A09
The mammillary body (MB) is one of the hippocampus’ main projection targets and plays a major role in the processing of episodic memories. In the early stages of Alzheimer’s disease, hippocampal function deteriorates while the MB remains relatively unaffected. Project A09 aims to unlock potential reserve mechanisms in the MB to improve memory processing in the diseased brain. We already pioneered single-cell in vivo calcium imaging to understand MB mnemonic coding properties. We will use neural activity manipulations to enhance hippocampus–MB functional connectivity.
Principal Investigators
Dr. Oliver Barnstedt
Dr. Anne Petzold
Co-Workers
Carolin Schumacher
Te-Wei Su
Melika Kashi Zenuzi
Memories and dementia
Our memories form the story of our life – be it our first time riding a bike, the school graduation ceremony, or yesterday’s football match. The incidence of profound and progressive memory loss – dementias – is rising. In the coming decades, up to 150 million people worldwide will suffer from some form of dementia. To stem this surge, we need to identify therapeutic interventions to treat and – at best – prevent dementia. To build a foundation for the development of therapeutic strategies, scientists worldwide are working to identify the building blocks of memory.

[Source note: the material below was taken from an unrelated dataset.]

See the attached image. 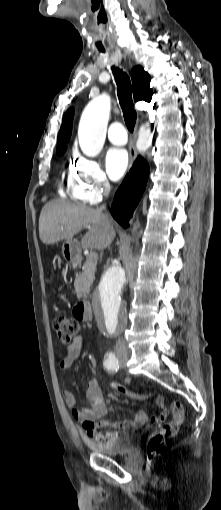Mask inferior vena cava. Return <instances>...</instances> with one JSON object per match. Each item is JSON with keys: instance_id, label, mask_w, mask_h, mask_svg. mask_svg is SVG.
<instances>
[{"instance_id": "obj_1", "label": "inferior vena cava", "mask_w": 221, "mask_h": 510, "mask_svg": "<svg viewBox=\"0 0 221 510\" xmlns=\"http://www.w3.org/2000/svg\"><path fill=\"white\" fill-rule=\"evenodd\" d=\"M110 193V186L109 185H106L105 186V190H104V195L105 196H108ZM106 209V206L103 204L101 205L99 208H97V211L100 212L102 214V217L103 219L105 220V222L107 224H109V218H108V215L103 213V211ZM115 350L116 352H124L127 350V347H126V343H125V340L123 339V337H120L118 338L117 342H116V347H115Z\"/></svg>"}]
</instances>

The mysterious mammillary body
The cornerstone of the brain’s memory system is the hippocampus. It is also the brain structure that degenerates first in dementia patients and produces profound memory loss in the course of disease. For us to store and remember memories, the hippocampus needs to communicate with the rest of the brain. One of the main communication partners of the hippocampus is the mammillary body (MB), two small marbles at the underside of the brain. When the MB is damaged – due to alcohol dementia, for example – patients have great difficulties remembering the past and making memories of the present. Yet, despite a century of research, the precise role of the MB in memory remains enigmatic.
The goals of our project
Our project aims to understand the role the MB plays in memory formation: is the MB important for storing new memories or for remembering past ones, or both? Are all neurons in the MB the same or do they fulfil different memory functions? Does the MB suffer from dementias – such as Alzheimer’s disease – and how? Ultimately, we want to gain control over MB neurons to alleviate memory loss in dementia patients.

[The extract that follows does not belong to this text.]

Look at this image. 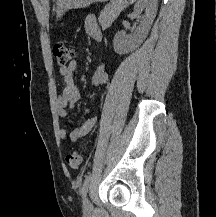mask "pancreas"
<instances>
[{"instance_id":"pancreas-1","label":"pancreas","mask_w":216,"mask_h":217,"mask_svg":"<svg viewBox=\"0 0 216 217\" xmlns=\"http://www.w3.org/2000/svg\"><path fill=\"white\" fill-rule=\"evenodd\" d=\"M124 7V0H112L111 3L105 6L98 18L99 24L102 26L103 30L111 26Z\"/></svg>"}]
</instances>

Memories in the mammillary body
When memories are formed, the networks of neurons in the hippocampus and its communication partners reorganise. The process of organising and reorganising the connections between neurons in the wake of an experience is called neural plasticity. Previous research suggests that the MB exhibits extensive plastic changes during the formation of memories. As a first step, we will use fluorescent labelling strategies to mark memory traces in the MB of rodent brains. As a second step, we will teach rodents to remember different spatial locations baited with treats. Then, we will turn the activity of MB neurons on and off using novel optogenetic tools to test how much the animals rely on these neurons to remember the location of the treats.
Dynamic memory coding in the mammillary body
When we mark memory traces in the MB with fluorescent labelling techniques, we get one picture of the memory trace at a time – a snapshot. But what are the activity patterns when animals – or humans – explore and form memories of their environment? To “see” the activity of those neurons live, while memories are being stored in the brain, we will use advanced microendoscopy (single- and two-photon calcium imaging) that provides us with a direct window into the brain’s MB. We will use this information to build models of how MB neurons help us store memories.
How does Alzheimer’s disease affect mammillary body structure and function?
Patients with Alzheimer’s disease suffer from severe memory loss that gets worse and worse as the disease progresses. Scientists and doctors observed that the progression of Alzheimer’s disease goes hand in hand with hippocampal cell death. At this point, it is not clear whether cells also die in the MB, and whether such cell death plays a role in the memory loss of Alzheimer’s patients. Now, we will systematically investigate how Alzheimer’s disease impacts MB structure and function.
Can we rescue memory deficits in AD through stimulation?
If the cells of the MB stay relatively intact in Alzheimer’s disease, there is hope that MB neurons may support or overtake some functions of the degenerating hippocampus. We will test this possibility experimentally: we will develop protocols to stimulate the MB in healthy and diseased brains of an Alzheimer’s disease model. We hypothesise that such stimulation may overcome disease-related weakened hippocampal inputs and may restore healthy memory function. To test this hypothesis, we will test whether such stimulation helps animals to remember the location of treats, essentially testing the MB’s potential as a neural resource.
A glimpse into the future
We aim to uncover the role of an important brain region of the memory system – the mammillary body – for making memories and retrieving them and test its resilience to Alzheimer’s disease. This research will lay the foundation to explore the potential of the mammillary body as a neural resource to improve memory function. Since deep brain stimulation can be taken to the clinic to improve brain function – such as deep brain stimulation of dopamine neurons in Parkinson patients – our research of the memory functions of the mammillary body will contribute to the development of new therapies for dementias such as Alzheimer’s disease.